[Records for this task Boundary: Start]

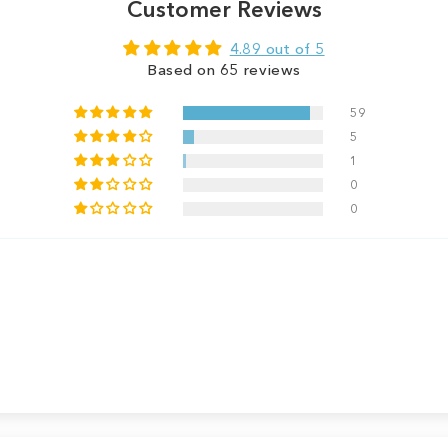
Customer Reviews
4.89 out of 5
Based on 65 reviews
59
5
1
0
0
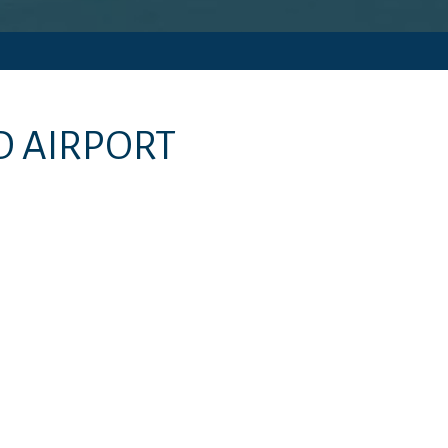
D AIRPORT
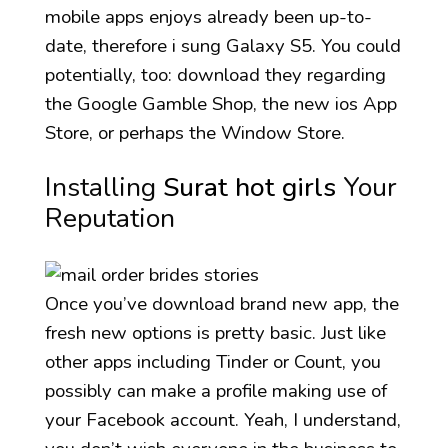
mobile apps enjoys already been up-to-
date, therefore i sung Galaxy S5.
You could
potentially, too: download they regarding
the Google Gamble Shop, the new ios App
Store, or perhaps the Window Store.
Installing
Surat hot girls
Your
Reputation
Once you’ve download brand new app, the
fresh new options is pretty basic. Just like
other apps including Tinder or Count, you
possibly can make a profile making use of
your Facebook account. Yeah, I understand,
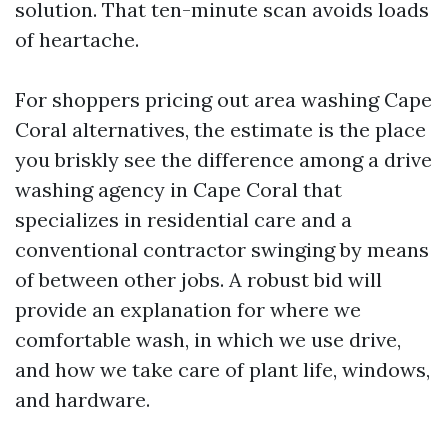
solution. That ten-minute scan avoids loads
of heartache.
For shoppers pricing out area washing Cape
Coral alternatives, the estimate is the place
you briskly see the difference among a drive
washing agency in Cape Coral that
specializes in residential care and a
conventional contractor swinging by means
of between other jobs. A robust bid will
provide an explanation for where we
comfortable wash, in which we use drive,
and how we take care of plant life, windows,
and hardware.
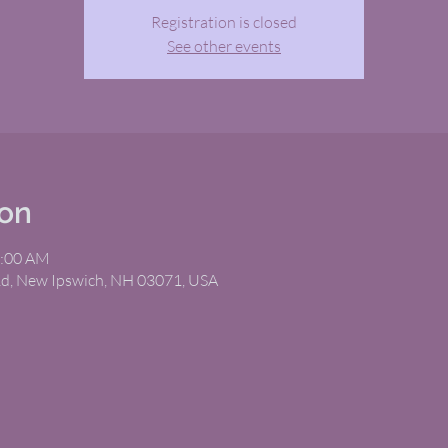
Registration is closed
See other events
ion
1:00 AM
Rd, New Ipswich, NH 03071, USA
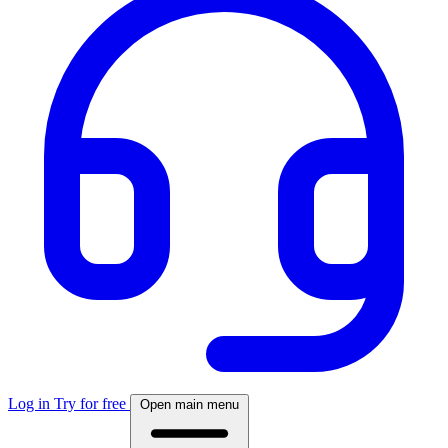
Log in
Try for free
Open main menu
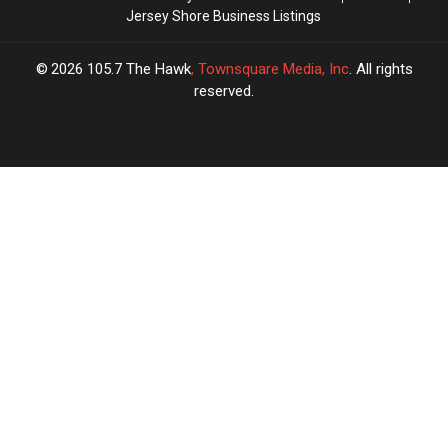
Jersey Shore Business Listings
2026
105.7 The Hawk
, Townsquare Media, Inc
. All rights
reserved.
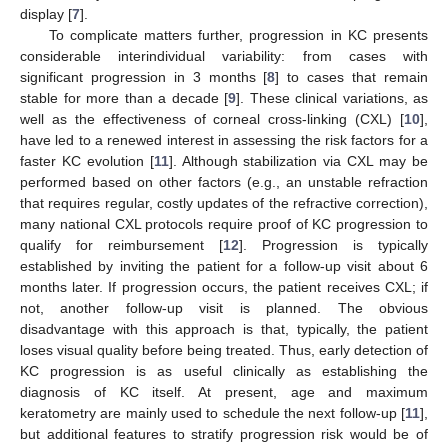
display [
7
].
To complicate matters further, progression in KC presents
considerable interindividual variability: from cases with
significant progression in 3 months [
8
] to cases that remain
stable for more than a decade [
9
]. These clinical variations, as
well as the effectiveness of corneal cross-linking (CXL) [
10
],
have led to a renewed interest in assessing the risk factors for a
faster KC evolution [
11
]. Although stabilization via CXL may be
performed based on other factors (e.g., an unstable refraction
that requires regular, costly updates of the refractive correction),
many national CXL protocols require proof of KC progression to
qualify for reimbursement [
12
]. Progression is typically
established by inviting the patient for a follow-up visit about 6
months later. If progression occurs, the patient receives CXL; if
not, another follow-up visit is planned. The obvious
disadvantage with this approach is that, typically, the patient
loses visual quality before being treated. Thus, early detection of
KC progression is as useful clinically as establishing the
diagnosis of KC itself. At present, age and maximum
keratometry are mainly used to schedule the next follow-up [
11
],
but additional features to stratify progression risk would be of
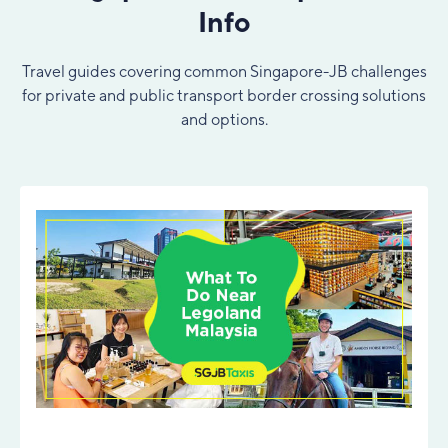
Info
Travel guides covering common Singapore-JB challenges
for private and public transport border crossing solutions
and options.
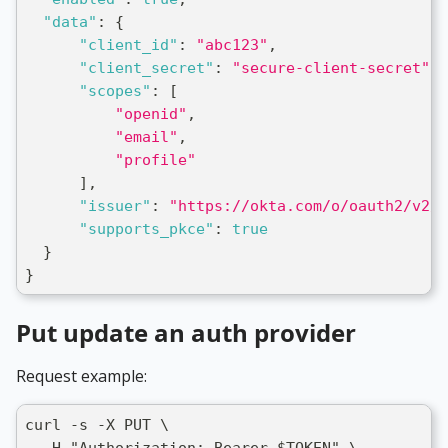
"data"
:
{
"client_id"
:
"abc123"
,
"client_secret"
:
"secure-client-secret"
,
"scopes"
:
[
"openid"
,
"email"
,
"profile"
]
,
"issuer"
:
"https://okta.com/o/oauth2/v2/a
"supports_pkce"
:
true
}
}
Put update an auth provider
Request example:
curl -s -X PUT \
  -H "Authorization: Bearer $TOKEN" \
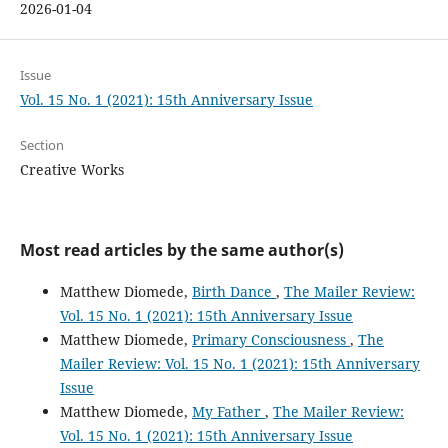
2026-01-04
Issue
Vol. 15 No. 1 (2021): 15th Anniversary Issue
Section
Creative Works
Most read articles by the same author(s)
Matthew Diomede,
Birth Dance
,
The Mailer Review:
Vol. 15 No. 1 (2021): 15th Anniversary Issue
Matthew Diomede,
Primary Consciousness
,
The
Mailer Review: Vol. 15 No. 1 (2021): 15th Anniversary
Issue
Matthew Diomede,
My Father
,
The Mailer Review:
Vol. 15 No. 1 (2021): 15th Anniversary Issue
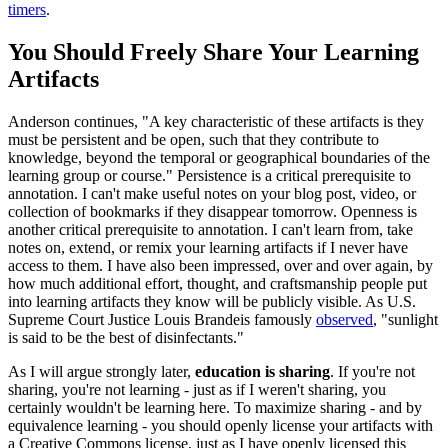
timers
.
You Should Freely Share Your Learning
Artifacts
Anderson continues, "A key characteristic of these artifacts is they
must be persistent and be open, such that they contribute to
knowledge, beyond the temporal or geographical boundaries of the
learning group or course." Persistence is a critical prerequisite to
annotation. I can't make useful notes on your blog post, video, or
collection of bookmarks if they disappear tomorrow. Openness is
another critical prerequisite to annotation. I can't learn from, take
notes on, extend, or remix your learning artifacts if I never have
access to them. I have also been impressed, over and over again, by
how much additional effort, thought, and craftsmanship people put
into learning artifacts they know will be publicly visible. As U.S.
Supreme Court Justice Louis Brandeis famously
observed
, "sunlight
is said to be the best of disinfectants."
As I will argue strongly later,
education is sharing
. If you're not
sharing, you're not learning - just as if I weren't sharing, you
certainly wouldn't be learning here. To maximize sharing - and by
equivalence learning - you should openly license your artifacts with
a Creative Commons license, just as I have openly licensed this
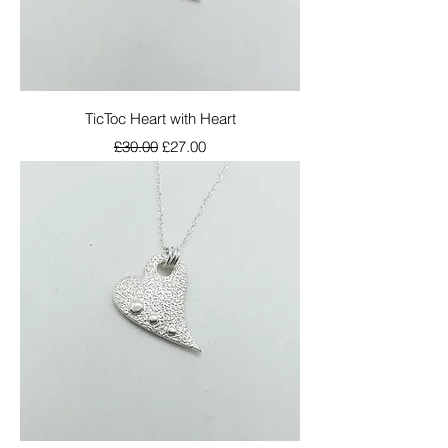
TicToc Heart with Heart
Regular Price
Sale Price
£30.00
£27.00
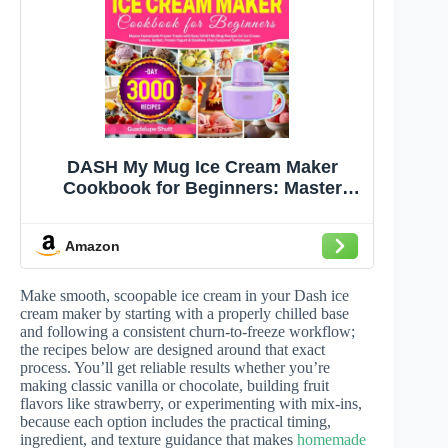
DASH My Mug Ice Cream Maker
Cookbook for Beginners: Master
Homemade Frozen Treats with Easy
DASH My Mug Recipes for Ice Cream,
Amazon
Gelato, Sorbet, Frozen Yogurt &
Slushies, Plus Foolproof Techniques
Make smooth, scoopable ice cream in your Dash ice
cream maker by starting with a properly chilled base
and following a consistent churn-to-freeze workflow;
the recipes below are designed around that exact
process. You’ll get reliable results whether you’re
making classic vanilla or chocolate, building fruit
flavors like strawberry, or experimenting with mix-ins,
because each option includes the practical timing,
ingredient, and texture guidance that makes
homemade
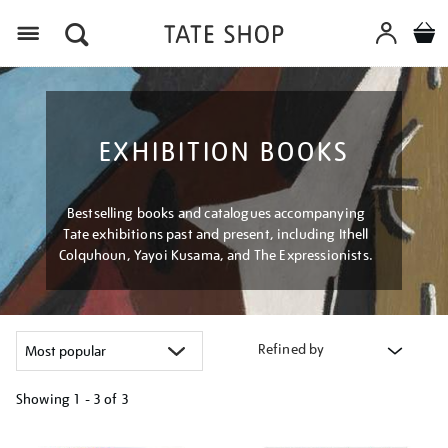
Menu
EXHIBITION BOOKS
Bestselling books and catalogues accompanying
Tate exhibitions past and present, including Ithell
Colquhoun, Yayoi Kusama, and The Expressionists.
Refined by
Showing
1 - 3 of
3
Refine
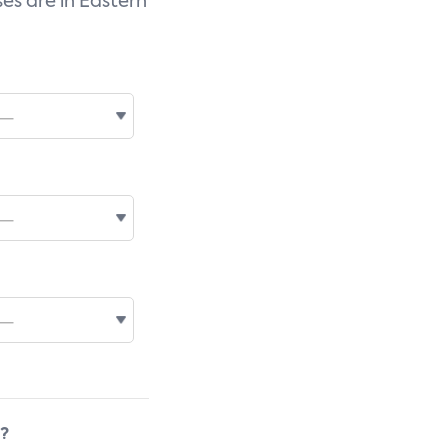
es are in Eastern
s?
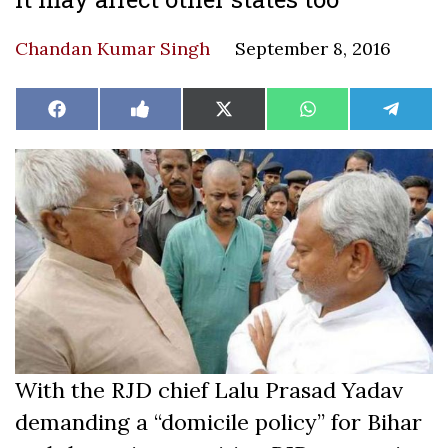
Chandan Kumar Singh
September 8, 2016
Share
Share
Share
Share
Share
Facebook
Like
X
WhatsApp
Teleg
on
on
on
on
on
on
(Twitter)
Facebook
With the RJD chief Lalu Prasad Yadav
demanding a “domicile policy” for Bihar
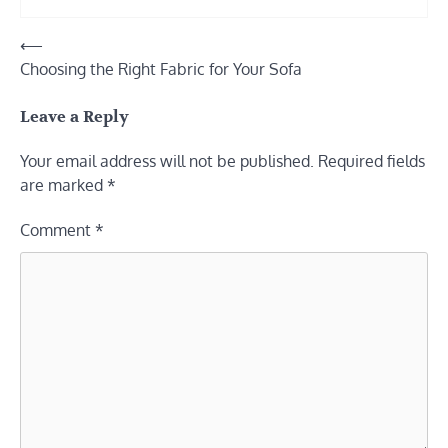
Post
⟵
Choosing the Right Fabric for Your Sofa
navigation
Leave a Reply
Your email address will not be published.
Required fields
are marked
*
Comment
*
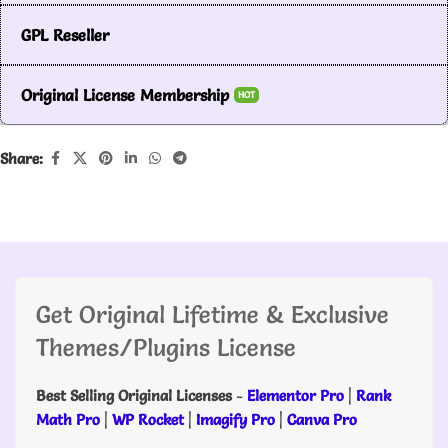
GPL Reseller
Original License Membership
HOT
Share:
Get Original Lifetime & Exclusive
Themes/Plugins License
Best Selling Original Licenses
-
Elementor Pro
|
Rank
Math Pro
|
WP Rocket
|
Imagify Pro
|
Canva Pro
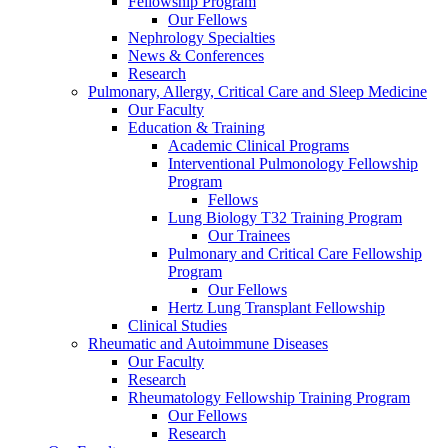
Fellowship Program
Our Fellows
Nephrology Specialties
News & Conferences
Research
Pulmonary, Allergy, Critical Care and Sleep Medicine
Our Faculty
Education & Training
Academic Clinical Programs
Interventional Pulmonology Fellowship
Program
Fellows
Lung Biology T32 Training Program
Our Trainees
Pulmonary and Critical Care Fellowship
Program
Our Fellows
Hertz Lung Transplant Fellowship
Clinical Studies
Rheumatic and Autoimmune Diseases
Our Faculty
Research
Rheumatology Fellowship Training Program
Our Fellows
Research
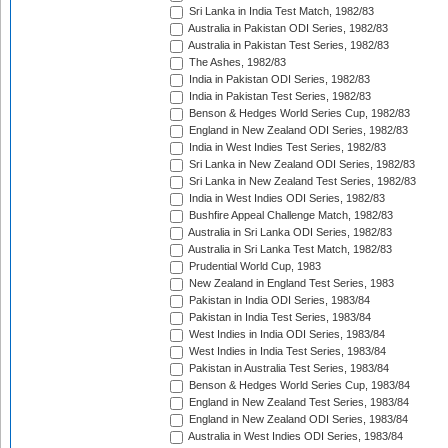
Sri Lanka in India Test Match, 1982/83
Australia in Pakistan ODI Series, 1982/83
Australia in Pakistan Test Series, 1982/83
The Ashes, 1982/83
India in Pakistan ODI Series, 1982/83
India in Pakistan Test Series, 1982/83
Benson & Hedges World Series Cup, 1982/83
England in New Zealand ODI Series, 1982/83
India in West Indies Test Series, 1982/83
Sri Lanka in New Zealand ODI Series, 1982/83
Sri Lanka in New Zealand Test Series, 1982/83
India in West Indies ODI Series, 1982/83
Bushfire Appeal Challenge Match, 1982/83
Australia in Sri Lanka ODI Series, 1982/83
Australia in Sri Lanka Test Match, 1982/83
Prudential World Cup, 1983
New Zealand in England Test Series, 1983
Pakistan in India ODI Series, 1983/84
Pakistan in India Test Series, 1983/84
West Indies in India ODI Series, 1983/84
West Indies in India Test Series, 1983/84
Pakistan in Australia Test Series, 1983/84
Benson & Hedges World Series Cup, 1983/84
England in New Zealand Test Series, 1983/84
England in New Zealand ODI Series, 1983/84
Australia in West Indies ODI Series, 1983/84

[Records for this task Boundary: End]

> [What the task requires]: Without including any picture, set down every line above exactly as it stands.

> [Result of the task]:
Customer Reviews
4.89 out of 5
Based on 65 reviews
59
5
1
0
0
D AIRPORT
mobile apps enjoys already been up-to-
date, therefore i sung Galaxy S5.
You could
potentially, too: download they regarding
the Google Gamble Shop, the new ios App
Store, or perhaps the Window Store.
Installing
Surat hot girls
Your
Reputation
Once you’ve download brand new app, the
fresh new options is pretty basic. Just like
other apps including Tinder or Count, you
possibly can make a profile making use of
your Facebook account. Yeah, I understand,
solution. That ten-minute scan avoids loads
of heartache.
For shoppers pricing out area washing Cape
Coral alternatives, the estimate is the place
you briskly see the difference among a drive
washing agency in Cape Coral that
specializes in residential care and a
conventional contractor swinging by means
of between other jobs. A robust bid will
provide an explanation for where we
comfortable wash, in which we use drive,
and how we take care of plant life, windows,
and hardware.
Registration is closed
See other events
ion
1:00 AM
Rd, New Ipswich, NH 03071, USA
Log in
Try for free
Open main menu
Jersey Shore Business Listings
2026
105.7 The Hawk
, Townsquare Media, Inc
. All rights
reserved.
display [
7
].
To complicate matters further, progression in KC presents
considerable interindividual variability: from cases with
significant progression in 3 months [
8
] to cases that remain
stable for more than a decade [
9
]. These clinical variations, as
well as the effectiveness of corneal cross-linking (CXL) [
10
],
have led to a renewed interest in assessing the risk factors for a
faster KC evolution [
11
]. Although stabilization via CXL may be
performed based on other factors (e.g., an unstable refraction
that requires regular, costly updates of the refractive correction),
many national CXL protocols require proof of KC progression to
qualify for reimbursement [
12
]. Progression is typically
established by inviting the patient for a follow-up visit about 6
months later. If progression occurs, the patient receives CXL; if
not, another follow-up visit is planned. The obvious
disadvantage with this approach is that, typically, the patient
loses visual quality before being treated. Thus, early detection of
KC progression is as useful clinically as establishing the
diagnosis of KC itself. At present, age and maximum
keratometry are mainly used to schedule the next follow-up [
11
],
but additional features to stratify progression risk would be of
Info
Travel guides covering common Singapore-JB challenges
for private and public transport border crossing solutions
and options.
"data"
:
{
"client_id"
:
"abc123"
,
"client_secret"
:
"secure-client-secret"
,
"scopes"
:
[
"openid"
,
"email"
,
"profile"
]
,
"issuer"
:
"https://okta.com/o/oauth2/v2/a
"supports_pkce"
:
true
}
}
Put update an auth provider
Request example:
curl -s -X PUT \
  -H "Authorization: Bearer $TOKEN" \
2026-01-04
Issue
Vol. 15 No. 1 (2021): 15th Anniversary Issue
Section
Creative Works
Most read articles by the same author(s)
Matthew Diomede,
Birth Dance
,
The Mailer Review:
Vol. 15 No. 1 (2021): 15th Anniversary Issue
Matthew Diomede,
Primary Consciousness
,
The
Mailer Review: Vol. 15 No. 1 (2021): 15th Anniversary
Issue
Matthew Diomede,
My Father
,
The Mailer Review:
Vol. 15 No. 1 (2021): 15th Anniversary Issue
timers
.
You Should Freely Share Your Learning
Artifacts
Anderson continues, "A key characteristic of these artifacts is they
must be persistent and be open, such that they contribute to
knowledge, beyond the temporal or geographical boundaries of the
learning group or course." Persistence is a critical prerequisite to
annotation. I can't make useful notes on your blog post, video, or
collection of bookmarks if they disappear tomorrow. Openness is
another critical prerequisite to annotation. I can't learn from, take
notes on, extend, or remix your learning artifacts if I never have
access to them. I have also been impressed, over and over again, by
how much additional effort, thought, and craftsmanship people put
into learning artifacts they know will be publicly visible. As U.S.
Supreme Court Justice Louis Brandeis famously
observed
, "sunlight
is said to be the best of disinfectants."
As I will argue strongly later,
education is sharing
. If you're not
sharing, you're not learning - just as if I weren't sharing, you
certainly wouldn't be learning here. To maximize sharing - and by
equivalence learning - you should openly license your artifacts with
a Creative Commons license, just as I have openly licensed this
TicToc Heart with Heart
Regular Price
Sale Price
£30.00
£27.00
DASH My Mug Ice Cream Maker
Cookbook for Beginners: Master
Homemade Frozen Treats with Easy
DASH My Mug Recipes for Ice Cream,
Amazon
Gelato, Sorbet, Frozen Yogurt &
Slushies, Plus Foolproof Techniques
Make smooth, scoopable ice cream in your Dash ice
cream maker by starting with a properly chilled base
and following a consistent churn-to-freeze workflow;
the recipes below are designed around that exact
process. You’ll get reliable results whether you’re
making classic vanilla or chocolate, building fruit
flavors like strawberry, or experimenting with mix-ins,
because each option includes the practical timing,
ingredient, and texture guidance that makes
homemade
Menu
EXHIBITION BOOKS
Bestselling books and catalogues accompanying
Tate exhibitions past and present, including Ithell
Colquhoun, Yayoi Kusama, and The Expressionists.
Refined by
Showing
1 - 3 of
3
Refine
es are in Eastern
s?
Chandan Kumar Singh
September 8, 2016
Share
Share
Share
Share
Share
Facebook
Like
X
WhatsApp
Teleg
on
on
on
on
on
on
(Twitter)
Facebook
With the RJD chief Lalu Prasad Yadav
demanding a “domicile policy” for Bihar
Post
⟵
Choosing the Right Fabric for Your Sofa
navigation
Leave a Reply
Your email address will not be published.
Required fields
are marked
*
Comment
*
GPL Reseller
Original License Membership
HOT
Share:
Get Original Lifetime & Exclusive
Themes/Plugins License
Best Selling Original Licenses
-
Elementor Pro
|
Rank
Math Pro
|
WP Rocket
|
Imagify Pro
|
Canva Pro
Fellowship Program
Our Fellows
Nephrology Specialties
News & Conferences
Research
Pulmonary, Allergy, Critical Care and Sleep Medicine
Our Faculty
Education & Training
Academic Clinical Programs
Interventional Pulmonology Fellowship
Program
Fellows
Lung Biology T32 Training Program
Our Trainees
Pulmonary and Critical Care Fellowship
Program
Our Fellows
Hertz Lung Transplant Fellowship
Clinical Studies
Rheumatic and Autoimmune Diseases
Our Faculty
Research
Rheumatology Fellowship Training Program
Our Fellows
Research
Sri Lanka in India Test Match, 1982/83
Australia in Pakistan ODI Series, 1982/83
Australia in Pakistan Test Series, 1982/83
The Ashes, 1982/83
India in Pakistan ODI Series, 1982/83
India in Pakistan Test Series, 1982/83
Benson & Hedges World Series Cup, 1982/83
England in New Zealand ODI Series, 1982/83
India in West Indies Test Series, 1982/83
Sri Lanka in New Zealand ODI Series, 1982/83
Sri Lanka in New Zealand Test Series, 1982/83
India in West Indies ODI Series, 1982/83
Bushfire Appeal Challenge Match, 1982/83
Australia in Sri Lanka ODI Series, 1982/83
Australia in Sri Lanka Test Match, 1982/83
Prudential World Cup, 1983
New Zealand in England Test Series, 1983
Pakistan in India ODI Series, 1983/84
Pakistan in India Test Series, 1983/84
West Indies in India ODI Series, 1983/84
West Indies in India Test Series, 1983/84
Pakistan in Australia Test Series, 1983/84
Benson & Hedges World Series Cup, 1983/84
England in New Zealand Test Series, 1983/84
England in New Zealand ODI Series, 1983/84
Australia in West Indies ODI Series, 1983/84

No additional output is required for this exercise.